The 4000k is the color of the light. I design home lighting systems and the higher the number, the more blue/shite your light gets, the 2700k colors are warm, but you will get much more lumens with the higher color temperatures, but that does not reflect on lumen numbers. So 4000k is the color of the light.
I do have a question on these lights. I am buying a light for night riding in the mountains local to me in Northern Cal. The magic shine 880 looks like a nice light, but can I bomb down hills at 30mph while using this as my only light? I want a good quality, 2.5 hr run time (at least) and decent weight. I'm not a weight weenie but I don't want to lug up a 3 pound light either. Is the 880 better than the Gemini Olympia for what I want to do? 
Thanks guys, great thread.


----------



## Cat-man-do (May 16, 2004)

jjziets said:


> oops missed your question I was taking about correlated color temperature.
> 
> I can post a link now. Pyro 2000 - Pyro also on ebay


FWIW....I think the whole link is a phishing site. If you read the web site they state that they sold their entire stock to another company....if you click on that link you end up at a web site for a travel agency/ product vendor. :skep: WTF? I looked everywhere and didn't see the light so who knows what that is about. To me sounds like the old bait and switch.


----------



## baconismidog (Nov 21, 2011)

mazspeed said:


> The 4000k is the color of the light. I design home lighting systems and the higher the number, the more blue/shite your light gets, the 2700k colors are warm, but you will get much more lumens with the higher color temperatures, but that does not reflect on lumen numbers. So 4000k is the color of the light.
> I do have a question on these lights. I am buying a light for night riding in the mountains local to me in Northern Cal. The magic shine 880 looks like a nice light, but can I bomb down hills at 30mph while using this as my only light? I want a good quality, 2.5 hr run time (at least) and decent weight. I'm not a weight weenie but I don't want to lug up a 3 pound light either. Is the 880 better than the Gemini Olympia for what I want to do?
> Thanks guys, great thread.


Check out post 111. I've been riding the 880 for a while now and it's really bright. My buddies run different lights (Light in motion, night rider) and my 880 is the brightest by far. We're all 24hr endurance racers, so you know their lights are the real deal. It's just that the 880 is super bright. I've also never ran out of battery or even got close (but I run it on 3/5, never higher b/c our soil here is super rocky and the rocks are white).

Example. I was riding with my buddies last Friday.
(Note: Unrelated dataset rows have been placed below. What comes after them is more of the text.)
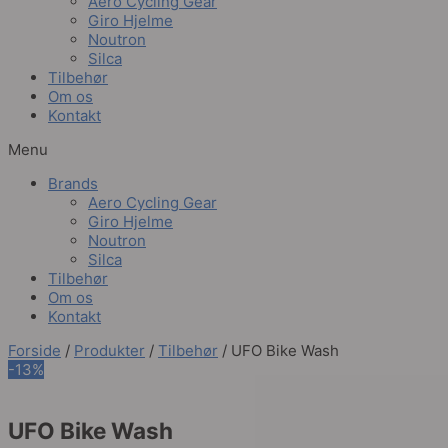
Aero Cycling Gear
Giro Hjelme
Noutron
Silca
Tilbehør
Om os
Kontakt
Menu
Brands
Aero Cycling Gear
Giro Hjelme
Noutron
Silca
Tilbehør
Om os
Kontakt
Forside
/
Produkter
/
Tilbehør
/ UFO Bike Wash
-13%
UFO Bike Wash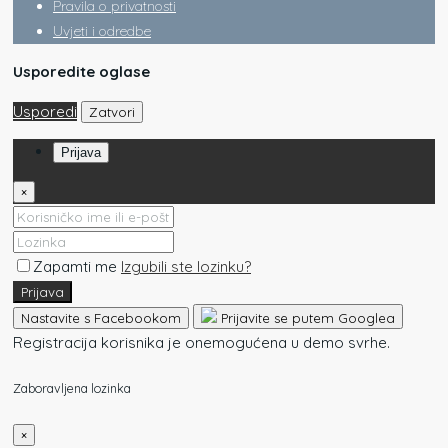
Pravila o privatnosti
Uvjeti i odredbe
Usporedite oglase
Usporedi
Zatvori
Prijava
×
Zapamti me
Izgubili ste lozinku?
Prijava
Nastavite s Facebookom
Prijavite se putem Googlea
Registracija korisnika je onemogućena u demo svrhe.
Zaboravljena lozinka
×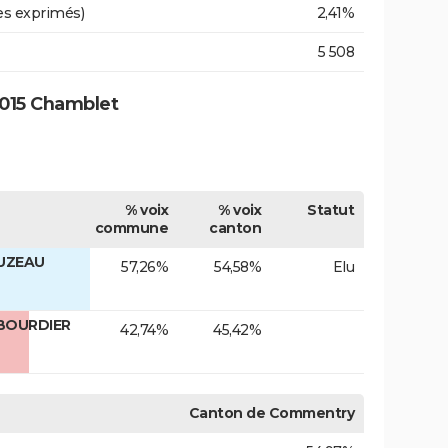
es exprimés)
2,41%
5 508
015 Chamblet
% voix
% voix
Statut
commune
canton
OUZEAU
57,26%
54,58%
Elu
 BOURDIER
42,74%
45,42%
Canton de Commentry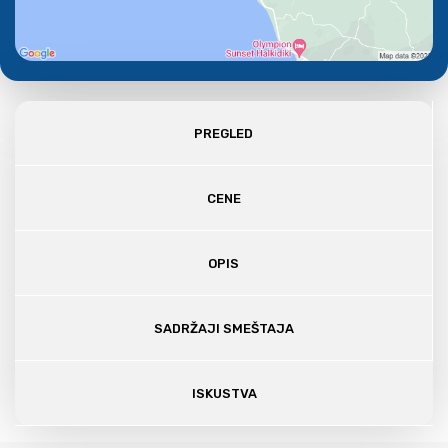
PREGLED
CENE
OPIS
SADRŽAJI SMEŠTAJA
ISKUSTVA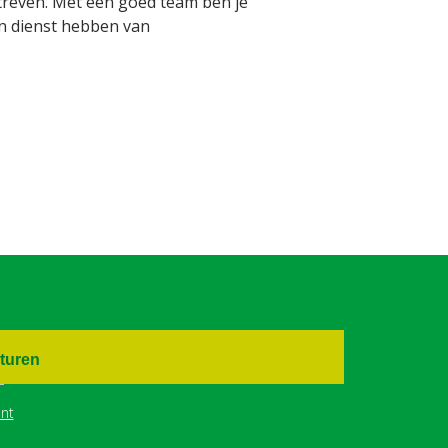
streven. Met een goed team ben je
 in dienst hebben van
turen
nt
They're both on single speed and I'm running gears. On one long, loose hill I dropped them. When they got to the top they said that as soon as I pulled away they felt blind - as if their lights were totally dead. That's how bright the 880 - a guy 2 dudes back was friggin using it to see the trail and he didn't even know it...


----------



## Rakuman (Oct 30, 2004)

mazspeed said:


> The 4000k is the color of the light. I design home lighting systems and the higher the number, the more blue/shite your light gets, the 2700k colors are warm, but you will get much more lumens with the higher color temperatures, but that does not reflect on lumen numbers. So 4000k is the color of the light.
> I do have a question on these lights. I am buying a light for night riding in the mountains local to me in Northern Cal. The magic shine 880 looks like a nice light, but can I bomb down hills at 30mph while using this as my only light? I want a good quality, 2.5 hr run time (at least) and decent weight. I'm not a weight weenie but I don't want to lug up a 3 pound light either. Is the 880 better than the Gemini Olympia for what I want to do?
> Thanks guys, great thread.


*Having run both double XMLs in different configurations and triples as in the Olympia. I have to say the Olympia wins hands down for shear amount blinding goodness it has enough flood to highlight the terrain but has plenty of throw for those bombing runs I truly believe I found my perfect bar light in the Olympia.:thumbsup: *


----------



## derekbob (May 4, 2005)

mazspeed said:


> T The magic shine 880 looks like a nice light, but can I bomb down hills at 30mph while using this as my only light?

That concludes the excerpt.